Been thinking about rock critics, Robert Christgau in particular, for an upcoming project, and it seemed like a good time to post something here about those thoughts.

I'll get to Xgau in a bit, but I should start with a few others. The most influential rock critic to me was Greil Marcus. I've read him pretty much since he started writing. When I was a factory worker, his Mystery Train intrigued me enough that when I finally got to Cal as an undergrad, I wrote an American Studies major because that's what he'd done when he had been at Cal. Later, I had the pleasure of a period when he and I were both teaching in related departments, with offices around the corner from each other, giving me a chance to pick his brain.

He is also part of a line that led, if I can be presumptuous, to me, drawing attention to the ways we are influenced by those who came before. Pauline Kael is my biggest influence, and she was an influence on Marcus, as well. Knowing some of the professors at Cal that he had admired, I found myself taking courses from them and, when possible, having them on various committees I needed in grad school.

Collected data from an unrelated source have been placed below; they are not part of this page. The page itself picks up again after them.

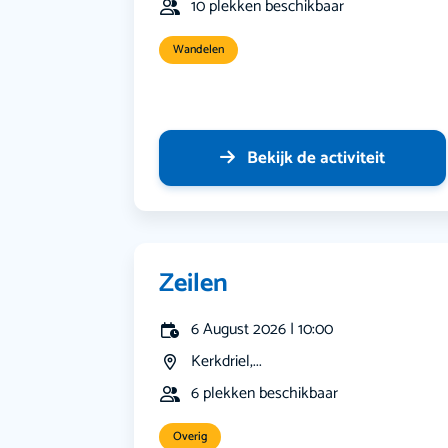
10 plekken beschikbaar
Wandelen
Bekijk de activiteit
Zeilen
6 August 2026 | 10:00
Kerkdriel,...
6 plekken beschikbaar
Overig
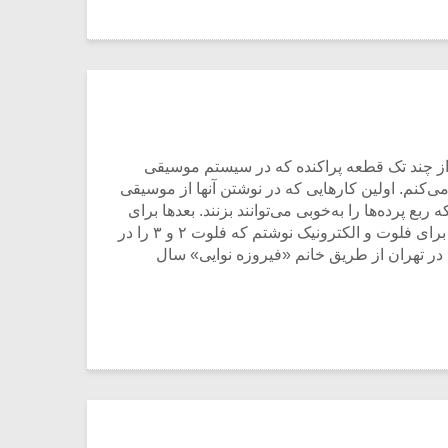
ا را کرده‌ام این است که من اساساً از سال ۲۰۰۰ از سیستم موسیقی اروپا بریده‌ام. از سال ۲۰۰۰ به‌غیراز چند تک قطعه پراکنده که در سیستم موسیقی
‌کنم. اولین کارهایی که در نوشتن آنها از موسیقی
پرده‌ها را به‌خوبی می‌توانند بزنند. بعدها برای
سازهای بادی هم شروع به نوشتن کردم. به‌طور مثال «خوشنویسی شماره ۷» برای سه فلوت هست. بعدتر یک نسخه آن را برای فلوت و الکترونیک نوشتم که فلوت ۲ و ۳ را در
ز طریق بلندگوها صدای فلوت ۲ و ۳ پخش می‌گردد. این قطعه در تهران از طریق خانم «فیروزه نوایی» سال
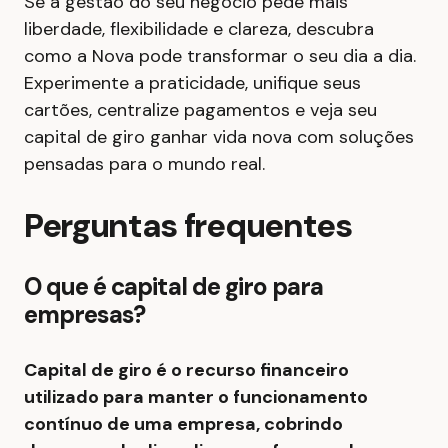
Se a gestão do seu negócio pede mais
liberdade, flexibilidade e clareza, descubra
como a Nova pode transformar o seu dia a dia.
Experimente a praticidade, unifique seus
cartões, centralize pagamentos e veja seu
capital de giro ganhar vida nova com soluções
pensadas para o mundo real.
Perguntas frequentes
O que é capital de giro para
empresas?
Capital de giro é o recurso financeiro
utilizado para manter o funcionamento
contínuo de uma empresa, cobrindo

I once wrote, soon after the deaths of Kael and one of those Berkeley professors, the wonderful Michael Rogin:

Cultural critics like Pauline Kael and Michael Rogin are rare, but their influence is long lasting. We miss them when they are gone, but one can state with assurance (and without resorting to New Age mysticism) that in important ways, they aren't really gone at all. Their work lives on, and by "their work," I don't mean only the words they published. I mean that one day, a young scholar named Greil Marcus took a course from a professor named Rogin, he read a book by a critic named Pauline Kael, and the next thing you know, he was writing books of his own. I mean that one day, a young factory worker named Steven Rubio read one of those books Greil Marcus wrote, and with sudden (and unusual) clarity, knew the direction his life would necessarily take, and down the road, he was writing and teaching himself. I can think of no greater tribute to our late mentors, Kael and Rogin, than that I might just once provide inspiration for the next generation.

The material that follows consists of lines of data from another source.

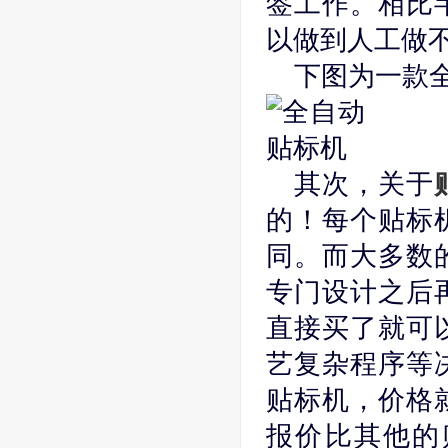
签工作。相比
以做到人工做
下图为一款
其次，关于
的！每个贴标
同。而大多数
专门设计之后
直接买了就可
艺复杂程序等
贴标机，价格
报价比其他的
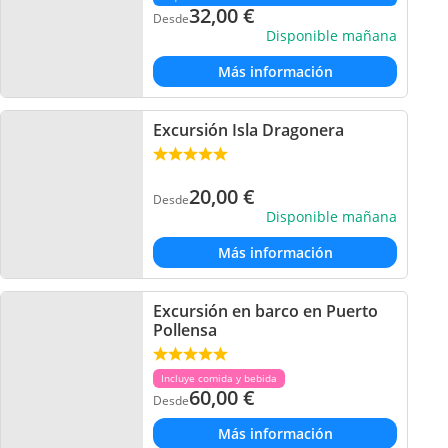
32,00
€
Desde
Disponible mañana
Más información
Excursión Isla Dragonera
20,00
€
Desde
Disponible mañana
Más información
Excursión en barco en Puerto
Pollensa
Incluye comida y bebida
60,00
€
Desde
Más información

Robert Christgau was not that person for me. He was New York, Marcus was Berkeley. But I've been reading him almost as long as I've read Marcus. And the line of influences is complex, like in the case of Ann Powers, who I met when we were in grad school together. I admire her work tremendously. Over the course of her wide-ranging career, she found herself working with Christgau, and they were a great match. These connections often work their way into our souls indirectly, so when Ann wrote a truly beautiful essay, "As I Get Old", for an anthology of essays in honor of Christgau, she never mentioned The Dean, yet you could feel his presence all the same.

Before I finally return to Christgau, a sidebar re: Lester Bangs. It's funny, I loved his writing, but I never thought of him as an influence on myself, nor did I ever try to emulate his writing (a problem I have with many other writers). But when he died, it broke my heart all the same, and when I want to re-read some great writing on music, his pieces on Astral Weeks, and the death of Elvis, are never far from my mind. Meanwhile, those influences still turn up in interesting places. Last Sunday, long-time film critic Mick LaSalle responded to a question about any former film critics who had influenced by writing, "I think one critic did influence me, not in terms of style, but in terms of showing me how much freedom you can allow yourself, how personal you can be, how you can more or less write like you're just talking to people. That’s Lester Bangs."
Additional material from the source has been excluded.